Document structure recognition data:
----------------------------------------

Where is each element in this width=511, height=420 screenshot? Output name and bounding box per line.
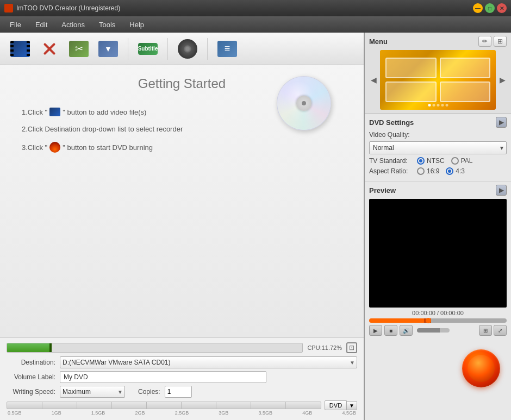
copies-input[interactable] bbox=[165, 386, 192, 398]
subtitle-icon: Subtitle bbox=[138, 39, 158, 59]
menu-prev-button[interactable]: ◀ bbox=[369, 69, 378, 91]
preview-progress-knob[interactable] bbox=[426, 318, 431, 323]
subtitle-button[interactable]: Subtitle bbox=[136, 37, 160, 61]
title-left: ImTOO DVD Creator (Unregistered) bbox=[4, 4, 120, 12]
menu-view-button[interactable]: ⊞ bbox=[494, 36, 507, 47]
getting-started-title: Getting Started bbox=[138, 76, 226, 91]
preview-progress-bar[interactable] bbox=[369, 318, 507, 323]
menu-thumb-2 bbox=[440, 58, 491, 78]
burn-inner bbox=[468, 355, 495, 382]
preview-stop-button[interactable]: ■ bbox=[384, 325, 397, 336]
inline-burn-icon bbox=[49, 142, 60, 153]
menu-settings-button[interactable] bbox=[215, 37, 239, 61]
preview-play-button[interactable]: ▶ bbox=[369, 325, 382, 336]
menu-help[interactable]: Help bbox=[123, 18, 151, 31]
menu-settings-icon bbox=[217, 39, 237, 59]
dvd-format-dropdown[interactable]: ▼ bbox=[347, 401, 357, 410]
disc-inner bbox=[296, 96, 311, 111]
preview-header: Preview ▶ bbox=[369, 185, 507, 196]
audio-button[interactable] bbox=[176, 37, 200, 61]
video-quality-label: Video Quality: bbox=[369, 131, 413, 139]
cpu-settings-icon[interactable] bbox=[346, 342, 357, 353]
preview-volume-bar[interactable] bbox=[417, 328, 450, 333]
ntsc-radio-icon bbox=[417, 157, 425, 165]
writing-speed-select[interactable]: Maximum 8x 4x 2x bbox=[60, 386, 125, 398]
aspect-4-3-option[interactable]: 4:3 bbox=[446, 167, 465, 175]
menu-edit-button[interactable]: ✏ bbox=[478, 36, 491, 47]
dvd-selector: DVD ▼ bbox=[325, 400, 357, 410]
aspect-ratio-label: Aspect Ratio: bbox=[369, 167, 413, 175]
speed-row: Writing Speed: Maximum 8x 4x 2x ▼ Copies… bbox=[7, 386, 357, 398]
video-quality-select-row: Low Normal High Best ▼ bbox=[369, 141, 507, 154]
menu-edit[interactable]: Edit bbox=[29, 18, 54, 31]
progress-bar-fill bbox=[7, 343, 52, 352]
menu-dot-1 bbox=[428, 104, 431, 106]
preview-title: Preview bbox=[369, 186, 396, 195]
pal-radio-icon bbox=[451, 157, 459, 165]
tv-standard-row: TV Standard: NTSC PAL bbox=[369, 157, 507, 165]
toolbar-divider-3 bbox=[207, 38, 208, 60]
close-button[interactable]: ✕ bbox=[497, 3, 507, 13]
toolbar-divider-2 bbox=[167, 38, 168, 60]
menu-next-button[interactable]: ▶ bbox=[498, 69, 507, 91]
aspect-ratio-radio-group: 16:9 4:3 bbox=[417, 167, 507, 175]
title-controls: — □ ✕ bbox=[473, 3, 507, 13]
menu-dots bbox=[428, 104, 448, 106]
add-video-button[interactable] bbox=[8, 37, 32, 61]
window-title: ImTOO DVD Creator (Unregistered) bbox=[16, 4, 120, 12]
dvd-settings-header: DVD Settings ▶ bbox=[369, 117, 507, 128]
dvd-settings-expand-button[interactable]: ▶ bbox=[496, 117, 507, 128]
16-9-label: 16:9 bbox=[427, 167, 439, 175]
maximize-button[interactable]: □ bbox=[485, 3, 495, 13]
tv-ntsc-option[interactable]: NTSC bbox=[417, 157, 445, 165]
destination-select[interactable]: D:(NECVMWar VMware SATA CD01) bbox=[60, 356, 357, 368]
menu-thumb-1 bbox=[385, 58, 437, 78]
instruction-3: 3.Click " " button to start DVD burning bbox=[22, 142, 342, 153]
menu-thumb-grid bbox=[380, 52, 496, 108]
video-quality-row: Video Quality: bbox=[369, 131, 507, 139]
edit-chapters-button[interactable] bbox=[67, 37, 91, 61]
menu-preview-container: ◀ ▶ bbox=[369, 50, 507, 110]
progress-row: CPU:11.72% bbox=[7, 342, 357, 353]
preview-video-area bbox=[369, 199, 507, 308]
volume-row: Volume Label: bbox=[7, 371, 357, 383]
preview-fullscreen-button[interactable]: ⤢ bbox=[494, 325, 507, 336]
toolbar-divider-1 bbox=[128, 38, 128, 60]
chapters-icon: ▼ bbox=[98, 39, 118, 59]
menu-dot-4 bbox=[441, 104, 444, 106]
add-video-icon bbox=[10, 39, 30, 59]
tv-standard-label: TV Standard: bbox=[369, 157, 413, 165]
volume-input[interactable] bbox=[60, 371, 266, 383]
minimize-button[interactable]: — bbox=[473, 3, 483, 13]
ntsc-label: NTSC bbox=[427, 157, 445, 165]
title-bar: ImTOO DVD Creator (Unregistered) — □ ✕ bbox=[0, 0, 511, 16]
menu-actions[interactable]: Actions bbox=[55, 18, 91, 31]
burn-button[interactable] bbox=[462, 349, 500, 387]
dvd-settings-title: DVD Settings bbox=[369, 118, 414, 127]
menu-tools[interactable]: Tools bbox=[92, 18, 122, 31]
destination-row: Destination: D:(NECVMWar VMware SATA CD0… bbox=[7, 356, 357, 368]
aspect-16-9-option[interactable]: 16:9 bbox=[417, 167, 439, 175]
video-quality-select[interactable]: Low Normal High Best bbox=[369, 141, 507, 154]
preview-volume-button[interactable]: 🔊 bbox=[400, 325, 413, 336]
tv-pal-option[interactable]: PAL bbox=[451, 157, 473, 165]
aspect-ratio-row: Aspect Ratio: 16:9 4:3 bbox=[369, 167, 507, 175]
preview-screenshot-button[interactable]: ⊞ bbox=[479, 325, 492, 336]
preview-expand-button[interactable]: ▶ bbox=[496, 185, 507, 196]
menu-bar: File Edit Actions Tools Help bbox=[0, 16, 511, 33]
menu-section-header: Menu ✏ ⊞ bbox=[369, 36, 507, 47]
16-9-radio-icon bbox=[417, 167, 425, 175]
chapters-dropdown-button[interactable]: ▼ bbox=[96, 37, 120, 61]
dvd-format-button[interactable]: DVD bbox=[325, 400, 347, 410]
menu-thumb-4 bbox=[440, 82, 491, 102]
left-panel: ▼ Subtitle Ge bbox=[0, 33, 364, 420]
toolbar: ▼ Subtitle bbox=[0, 33, 364, 65]
menu-thumb-3 bbox=[385, 82, 437, 102]
menu-dot-5 bbox=[445, 104, 448, 106]
menu-dot-3 bbox=[437, 104, 439, 106]
delete-button[interactable] bbox=[38, 37, 61, 61]
content-area: Getting Started 1.Click " " button to ad… bbox=[0, 65, 364, 337]
menu-file[interactable]: File bbox=[3, 18, 28, 31]
preview-end-buttons: ⊞ ⤢ bbox=[479, 325, 507, 336]
preview-button-row: ▶ ■ 🔊 ⊞ ⤢ bbox=[369, 325, 507, 336]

----------------------------------------

Please return all lines from the records that hold the word "input".

● Exercise solution
copies-input[interactable] bbox=[165, 386, 192, 398]
volume-input[interactable] bbox=[60, 371, 266, 383]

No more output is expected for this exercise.